Naked and Not-That-Afraid

Admit it. You clicked. But I pinky-promise Very Light, No Sugar is not about clickbait. Instead, let’s have a good time with this one.

The Discovery Channel hit a homerun with its series Naked and Afraid, which drops made-for-TV couples in the middle of nowhere and challenges them to survive together with few resources. Heavy emphasis on few resources. Because oh yeah, the individuals are naked while doing all of this, their not-so-PG-features blurred out with video editing and then broadcasted all over cable television.

I’d argue living with chronic illness presents similar trials. At diagnosis time, your entire world was rocked. You were thrown into unchartered waters with a leaky inflatable raft and asked to somehow make it all work. And you did. Some days are better than others, but even on the worst of days, you’re still floating.

Picture the tabula rasa of #doc Adam and Eve in the Garden of Endocrinology. They have no shame. They have not experienced the “diabetes police,” the misinformed stereotypes, the media onslaught. They are simply there, together. And naked. Except for those button-looking health technology thingamajigs attached to their skin.

Eve may have come from Adam’s rib, but the missing aspect of the story is that she came wielding prehistoric weapons of mass destruction: CGM inserters.
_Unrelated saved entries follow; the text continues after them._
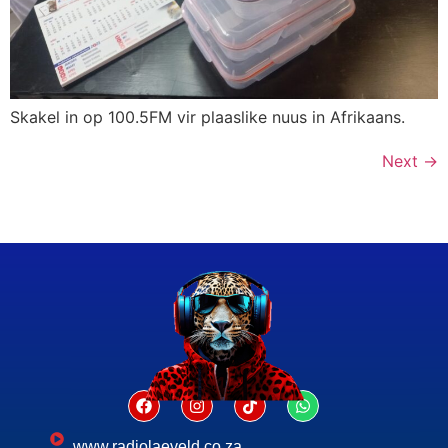
Skakel in op 100.5FM vir plaaslike nuus in Afrikaans.
Next
→
www.radiolaeveld.co.za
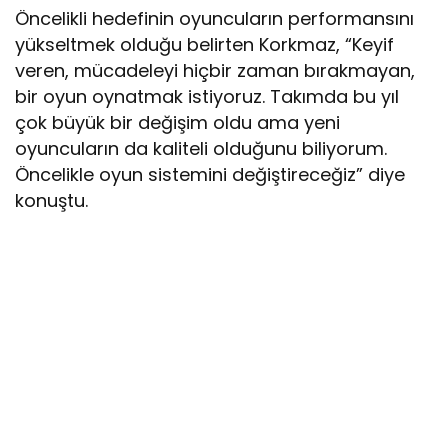
Öncelikli hedefinin oyuncuların performansını
yükseltmek olduğu belirten Korkmaz, “Keyif
veren, mücadeleyi hiçbir zaman bırakmayan,
bir oyun oynatmak istiyoruz. Takımda bu yıl
çok büyük bir değişim oldu ama yeni
oyuncuların da kaliteli olduğunu biliyorum.
Öncelikle oyun sistemini değiştireceğiz” diye
konuştu.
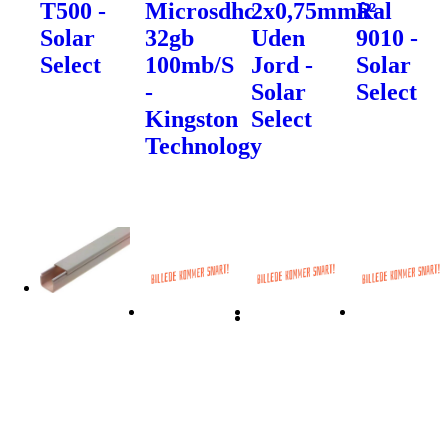
T500 -
Microsdhc
2x0,75mmâ²
Ral
Solar
32gb
Uden
9010 -
Select
100mb/S
Jord -
Solar
-
Solar
Select
Kingston
Select
Technology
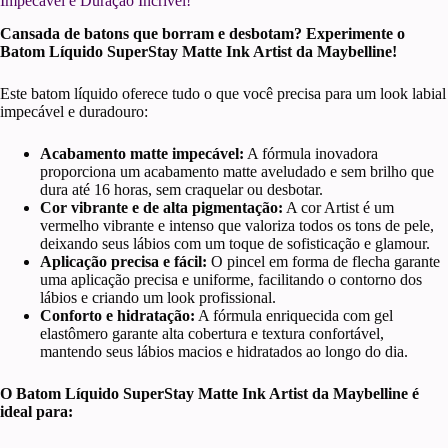
Impecável e Duração Incrível!
Cansada de batons que borram e desbotam? Experimente o
Batom Líquido SuperStay Matte Ink Artist da Maybelline!
Este batom líquido oferece tudo o que você precisa para um look labial
impecável e duradouro:
Acabamento matte impecável:
A fórmula inovadora
proporciona um acabamento matte aveludado e sem brilho que
dura até 16 horas, sem craquelar ou desbotar.
Cor vibrante e de alta pigmentação:
A cor Artist é um
vermelho vibrante e intenso que valoriza todos os tons de pele,
deixando seus lábios com um toque de sofisticação e glamour.
Aplicação precisa e fácil:
O pincel em forma de flecha garante
uma aplicação precisa e uniforme, facilitando o contorno dos
lábios e criando um look profissional.
Conforto e hidratação:
A fórmula enriquecida com gel
elastômero garante alta cobertura e textura confortável,
mantendo seus lábios macios e hidratados ao longo do dia.
O Batom Líquido SuperStay Matte Ink Artist da Maybelline é
ideal para:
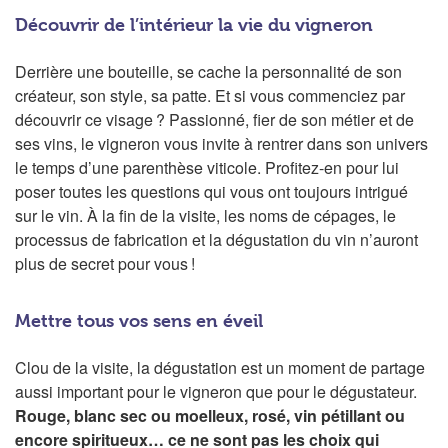
Découvrir de l’intérieur la vie du vigneron
Derrière une bouteille, se cache la personnalité de son
créateur, son style, sa patte. Et si vous commenciez par
découvrir ce visage ? Passionné, fier de son métier et de
ses vins, le vigneron vous invite à rentrer dans son univers
le temps d’une parenthèse viticole. Profitez-en pour lui
poser toutes les questions qui vous ont toujours intrigué
sur le vin. À la fin de la visite, les noms de cépages, le
processus de fabrication et la dégustation du vin n’auront
plus de secret pour vous !
Mettre tous vos sens en éveil
Clou de la visite, la dégustation est un moment de partage
aussi important pour le vigneron que pour le dégustateur.
Rouge, blanc sec ou moelleux, rosé, vin pétillant ou
encore spiritueux… ce ne sont pas les choix qui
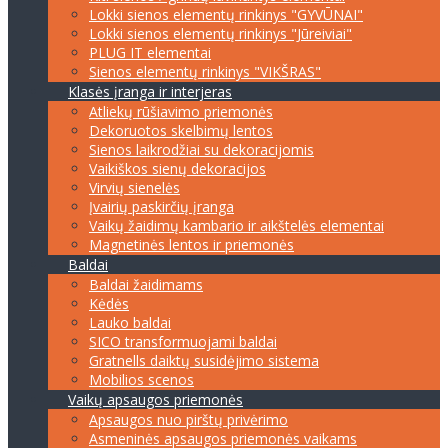
Lokki sienos elementų rinkinys "GYVŪNAI"
Lokki sienos elementų rinkinys "Jūreiviai"
PLUG IT elementai
Sienos elementų rinkinys "VIKŠRAS"
Klasės įranga ir interjeras
Atliekų rūšiavimo priemonės
Dekoruotos skelbimų lentos
Sienos laikrodžiai su dekoracijomis
Vaikiškos sienų dekoracijos
Virvių sienelės
Įvairių paskirčių įranga
Vaikų žaidimų kambario ir aikštelės elementai
Magnetinės lentos ir priemonės
Baldai
Baldai žaidimams
Kėdės
Lauko baldai
SICO transformuojami baldai
Gratnells daiktų susidėjimo sistema
Mobilios scenos
Vaikų apsaugos priemonės
Apsaugos nuo pirštų privėrimo
Asmeninės apsaugos priemonės vaikams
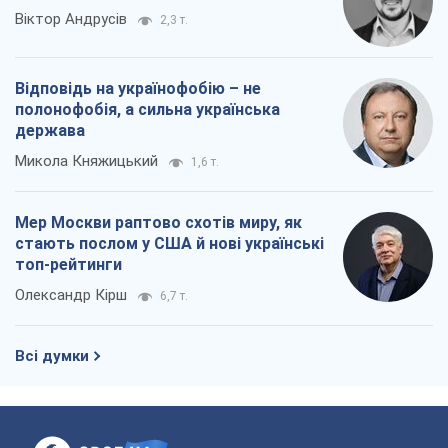
топ-рейтинги
Олександр Кірш
6,7 т.
Всі думки
Про компанію
Команда
Правова інформація
Політика конфіденційності
Реклама на сайті
Документи
Редакційна політика
Журналісти OBOZ.UA на місці
подій
OBOZ.UA
Політика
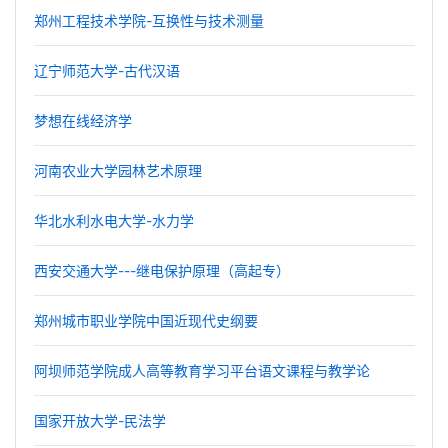
郑州工程技术学院-互换性与技术测量
辽宁师范大学-古代汉语
梦想在线经济学
河南农业大学园林艺术原理
华北水利水电大学-水力学
西安交通大学---继电保护原理（高起专）
郑州城市职业学院中国近现代史纲要
阿坝师范学院成人高等教育学习平台语文课程与教学论
国家开放大学-民法学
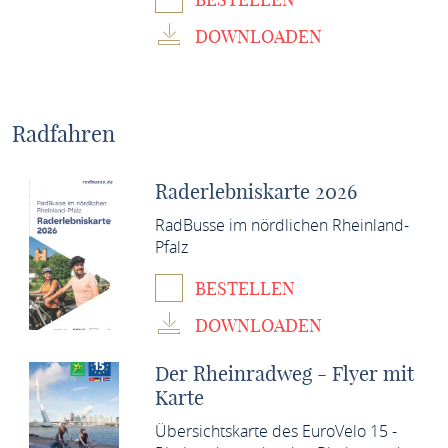
DOWNLOADEN
Radfahren
Raderlebniskarte 2026
RadBusse im nördlichen Rheinland-
Pfalz
BESTELLEN
DOWNLOADEN
Der Rheinradweg - Flyer mit
Karte
Übersichtskarte des EuroVelo 15 -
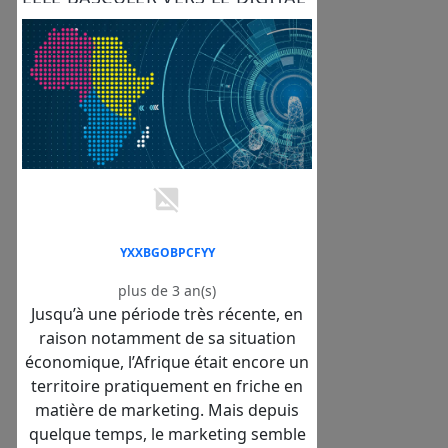
?
YXXBGOBPCFYY
plus de 3 an(s)
Jusqu’à une période très récente, en
raison notamment de sa situation
économique, l’Afrique était encore un
territoire pratiquement en friche en
matière de marketing. Mais depuis
quelque temps, le marketing semble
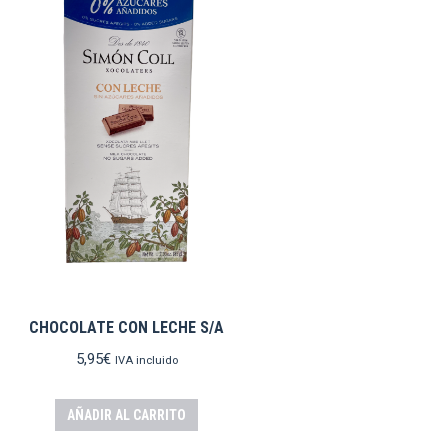
CHOCOLATE CON LECHE S/A
5,95
€
IVA incluido
AÑADIR AL CARRITO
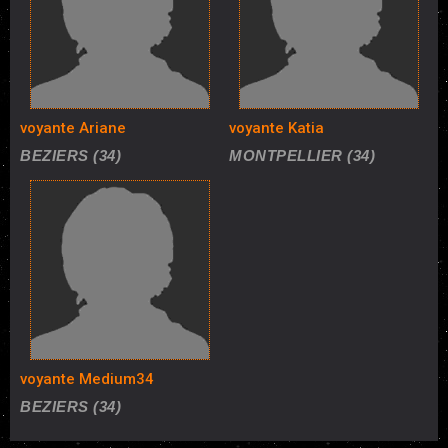
voyante Ariane
voyante Katia
BEZIERS (34)
MONTPELLIER (34)
voyante Medium34
BEZIERS (34)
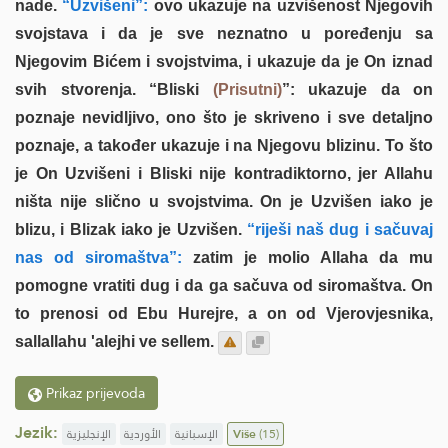
nade.
“Uzvišeni”:
ovo ukazuje na uzvišenost Njegovih
svojstava i da je sve neznatno u poređenju sa
Njegovim Bićem i svojstvima, i ukazuje da je On iznad
svih stvorenja. “Bliski
(Prisutni)
”: ukazuje da on
poznaje nevidljivo, ono što je skriveno i sve detaljno
poznaje, a također ukazuje i na Njegovu blizinu. To što
je On Uzvišeni i Bliski nije kontradiktorno, jer Allahu
ništa nije slično u svojstvima. On je Uzvišen iako je
blizu, i Blizak iako je Uzvišen.
“riješi naš dug i sačuvaj
nas od siromaštva”:
zatim je molio Allaha da mu
pomogne vratiti dug i da ga sačuva od siromaštva. On
to prenosi od Ebu Hurejre, a on od Vjerovjesnika,
sallallahu 'alejhi ve sellem.
Prikaz prijevoda
Jezik:
الإنجليزية
الأوردية
الإسبانية
Više
(15)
Hence, Adam’s rib pain. From there, they took turns replacing insulin pump infusion sets for one another, the very first example of putting the “care” in healthcare. There were no deductibles or tense waiting rooms. This was solely Adam and Eve, charting the course together.

When they found the apple, they wondered how much to bolus for the carbs.

“This looks like a McIntosh. What do you think? 15 grams?” Diabetic Eve asked, squinting at the red and green hues.

“I don’t know. That’s kind of big. Won’t Endo yell at us if we don’t get this right?” Diabetic Adam fretted.

“Don’t be a wuss, bae,” Diabetic Eve retorted.

And so they each took a bite, tossing the apple back and forth. A few minutes later, the CGM beeped, its graph entering the yellow “high” territory just in time for the dreaded Endo appointment.

*****

As I previously wrote, I received my Dexcom supplies last week after fighting for far too long to obtain them from various avenues.

The new Dexcom transmitter has been great, from what the box still holding it tells me. After all of the drama in reordering the Dexcom, I would have bet money that I’d insert a sensor and begin the 2-hour warm-up within minutes of the package delivery.

But that did not happen. I do not exactly know why, but I have some educated guesses:

I got so burnt out by the process that I wanted nothing to do with health tech once the battle was won.

This is not for lack of being thankful; I am eternally appreciative of the positive impact of diabetes technology. Instead, this is about needing a break, to not think about something that consumed my thoughts for weeks as I awaited its arrival. Considering I use insulin pens instead of an insulin pump, my body is momentarily device-free. Now I’m working on such a literal and figurative diabetes reprieve for my psyche, too.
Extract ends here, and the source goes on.